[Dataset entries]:
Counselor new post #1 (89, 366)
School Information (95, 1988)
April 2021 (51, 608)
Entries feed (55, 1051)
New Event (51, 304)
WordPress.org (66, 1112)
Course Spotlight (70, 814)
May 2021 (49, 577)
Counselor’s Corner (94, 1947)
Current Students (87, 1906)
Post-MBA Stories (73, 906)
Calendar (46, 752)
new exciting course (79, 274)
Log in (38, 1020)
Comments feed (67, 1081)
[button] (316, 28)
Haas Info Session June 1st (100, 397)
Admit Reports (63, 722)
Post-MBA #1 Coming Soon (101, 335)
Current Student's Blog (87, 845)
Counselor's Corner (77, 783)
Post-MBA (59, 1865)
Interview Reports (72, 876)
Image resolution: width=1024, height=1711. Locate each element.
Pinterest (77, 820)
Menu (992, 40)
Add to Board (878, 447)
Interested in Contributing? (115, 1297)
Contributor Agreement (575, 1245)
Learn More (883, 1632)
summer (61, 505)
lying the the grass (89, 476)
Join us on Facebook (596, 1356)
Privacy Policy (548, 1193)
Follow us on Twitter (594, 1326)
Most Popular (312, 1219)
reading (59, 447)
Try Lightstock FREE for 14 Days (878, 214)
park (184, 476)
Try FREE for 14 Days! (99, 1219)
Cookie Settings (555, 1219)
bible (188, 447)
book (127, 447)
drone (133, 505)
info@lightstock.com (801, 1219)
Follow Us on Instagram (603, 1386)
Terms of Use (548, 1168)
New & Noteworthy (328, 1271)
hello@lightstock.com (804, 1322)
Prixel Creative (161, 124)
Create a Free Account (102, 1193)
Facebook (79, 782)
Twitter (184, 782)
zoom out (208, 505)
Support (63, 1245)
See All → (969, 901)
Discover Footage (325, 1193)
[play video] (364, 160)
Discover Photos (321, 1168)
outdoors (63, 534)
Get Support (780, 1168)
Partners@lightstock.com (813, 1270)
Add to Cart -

[WHAT IS BEING ASKED]: Please give an exact copy of every entry.

[RESULT]:
Counselor new post #1 (89, 366)
School Information (95, 1988)
April 2021 (51, 608)
Entries feed (55, 1051)
New Event (51, 304)
WordPress.org (66, 1112)
Course Spotlight (70, 814)
May 2021 (49, 577)
Counselor’s Corner (94, 1947)
Current Students (87, 1906)
Post-MBA Stories (73, 906)
Calendar (46, 752)
new exciting course (79, 274)
Log in (38, 1020)
Comments feed (67, 1081)
[button] (316, 28)
Haas Info Session June 1st (100, 397)
Admit Reports (63, 722)
Post-MBA #1 Coming Soon (101, 335)
Current Student's Blog (87, 845)
Counselor's Corner (77, 783)
Post-MBA (59, 1865)
Interview Reports (72, 876)
Image resolution: width=1024, height=1711. Locate each element.
Pinterest (77, 820)
Menu (992, 40)
Add to Board (878, 447)
Interested in Contributing? (115, 1297)
Contributor Agreement (575, 1245)
Learn More (883, 1632)
summer (61, 505)
lying the the grass (89, 476)
Join us on Facebook (596, 1356)
Privacy Policy (548, 1193)
Follow us on Twitter (594, 1326)
Most Popular (312, 1219)
reading (59, 447)
Try Lightstock FREE for 14 Days (878, 214)
park (184, 476)
Try FREE for 14 Days! (99, 1219)
Cookie Settings (555, 1219)
bible (188, 447)
book (127, 447)
drone (133, 505)
info@lightstock.com (801, 1219)
Follow Us on Instagram (603, 1386)
Terms of Use (548, 1168)
New & Noteworthy (328, 1271)
hello@lightstock.com (804, 1322)
Prixel Creative (161, 124)
Create a Free Account (102, 1193)
Facebook (79, 782)
Twitter (184, 782)
zoom out (208, 505)
Support (63, 1245)
See All → (969, 901)
Discover Footage (325, 1193)
[play video] (364, 160)
Discover Photos (321, 1168)
outdoors (63, 534)
Get Support (780, 1168)
Partners@lightstock.com (813, 1270)
Add to Cart -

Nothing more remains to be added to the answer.